Вышла на веранду. Нашла старый шезлонг, тот, что Вадим всё собирался починить и не чинил, — одна нога была примотана скотчем — и осторожно в него опустилась.
Небо над дачей было белёсым, летним, без единого облака. Пахло смородиной и немного дымом — соседи с той стороны что-то жгли. Где-то кричала птица. Я не знала, как она называется.
Из беседки доносился голос Вадима. Он что-то рассказывал отцу — смеялся, интонировал, делал паузы. Хороший рассказчик, это у него всегда было. На первом свидании он рассказывал про своё детство в деревне так, что я смеялась до слёз. Весёлый был.

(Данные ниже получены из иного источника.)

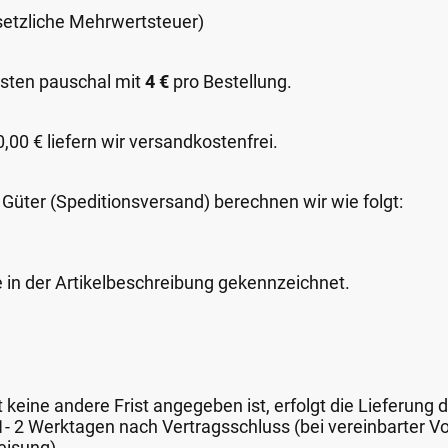
esetzliche Mehrwertsteuer)
sten pauschal mit
4 €
pro Bestellung.
00 € liefern wir versandkostenfrei.
 Güter (Speditionsversand) berechnen wir wie folgt:
e in der Artikelbeschreibung gekennzeichnet.
keine andere Frist angegeben ist, erfolgt die Lieferung 
 1- 2 Werktagen nach Vertragsschluss (bei vereinbarter
eisung).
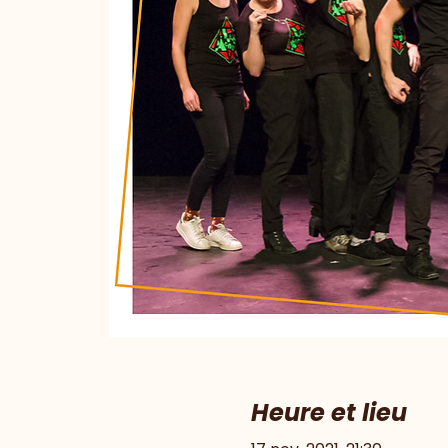
Heure et lieu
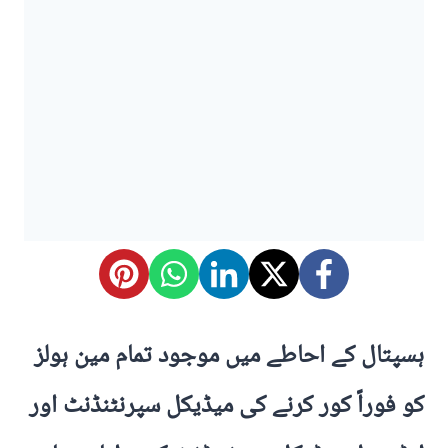
ہسپتال کے احاطے میں موجود تمام مین ہولز
کو فوراً کور کرنے کی میڈیکل سپرنٹنڈنٹ اور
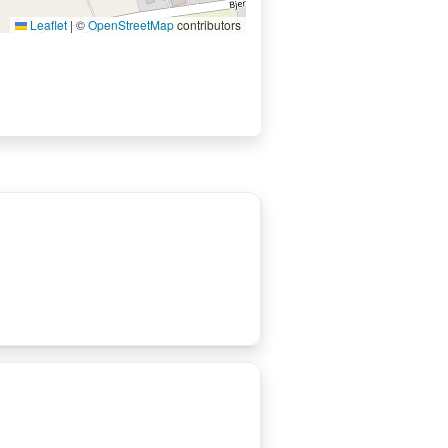
Leaflet
|
©
OpenStreetMap
contributors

Я вытащила телефон. Написала маме — просто так, без повода: «Привет, мам. Как ты?» Она ответила через две минуты: «Хорошо, доча. Помидоры пошли. Когда приедешь?»

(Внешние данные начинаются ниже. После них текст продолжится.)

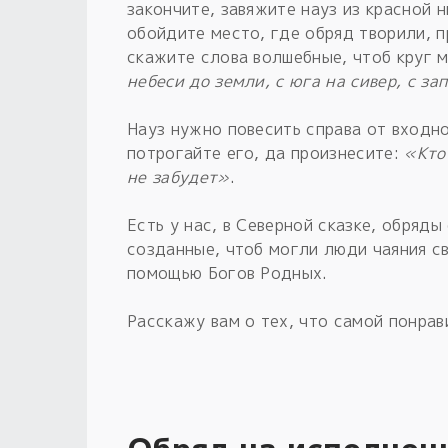
закончите, завяжите науз из красной 
обойдите место, где обряд творили, п
скажите слова волшебные, чтоб круг 
небеси до земли, с юга на сивер, с за
Науз нужно повесить справа от входно
потрогайте его, да произнесите:
«Кто 
не забудет»
.
Есть у нас, в Северной сказке, обря
созданные, чтоб могли люди чаяния с
помощью Богов Родных.
Расскажу вам о тех, что самой понрав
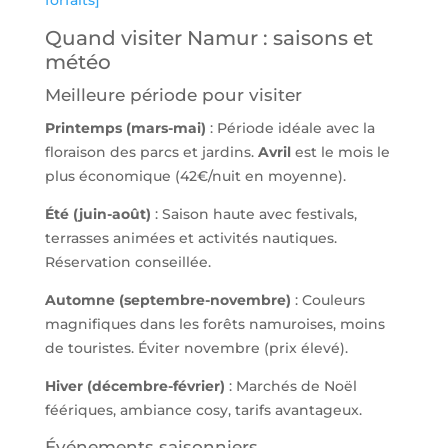
Quand visiter Namur : saisons et
météo
Meilleure période pour visiter
Printemps (mars-mai)
: Période idéale avec la
floraison des parcs et jardins.
Avril
est le mois le
plus économique (42€/nuit en moyenne).
Été (juin-août)
: Saison haute avec festivals,
terrasses animées et activités nautiques.
Réservation conseillée.
Automne (septembre-novembre)
: Couleurs
magnifiques dans les forêts namuroises, moins
de touristes. Éviter novembre (prix élevé).
Hiver (décembre-février)
: Marchés de Noël
féériques, ambiance cosy, tarifs avantageux.
Événements saisonniers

«Скоро», — написала я. Хотя не знала, когда скоро.
В кухне Тамара Григорьевна гремела посудой. Пахло луком — она резала быстро, по-деревенски, крупно. Я слышала, как она переставляет кастрюли, что-то бормочет под нос.
Через какое-то время вышел Вадим.
Остановился у шезлонга. Смотрел сверху вниз.
— Мать готовит?
— Да.
— Ты мог бы сказать «спасибо».
— Тебе? — спросила я. — За что?
Он помолчал.
— Нина, ну что ты такая...
— Какая?
— Колючая. Я просто хочу нормально, как семья. Чтобы приехали люди, поели, посидели.
— Это нормально, — согласилась я. — Ненормально — что ты встречаешь меня криком после восьми часов смены.
— Я же сказал — вырвалось.
— Много чего вырывается, Вадим. Три года много чего вырывается. «Найду работу» — вырвалось. «Возьмусь за огород» — вырвалось. «Починю шезлонг» — вырвалось.
Он сел на ступеньку веранды. Это было неожиданно — обычно он уходил, когда я начинала говорить вот так, прямо.
— Ты хочешь развода? — спросил он.
Я не ожидала этого вопроса. Помолчала.
— Не знаю, — ответила я честно.
— Не знаешь?
— Не знаю. Я устала думать о разводе, пока думаю о том, хватит ли денег до следующей зарплаты.
Он смотрел на свои руки. Руки у него были хорошие — крупные, умелые. Руки мастера, который умеет чинить двигатели, разбирает и собирает коробки передач, знает, как устроен любой механизм.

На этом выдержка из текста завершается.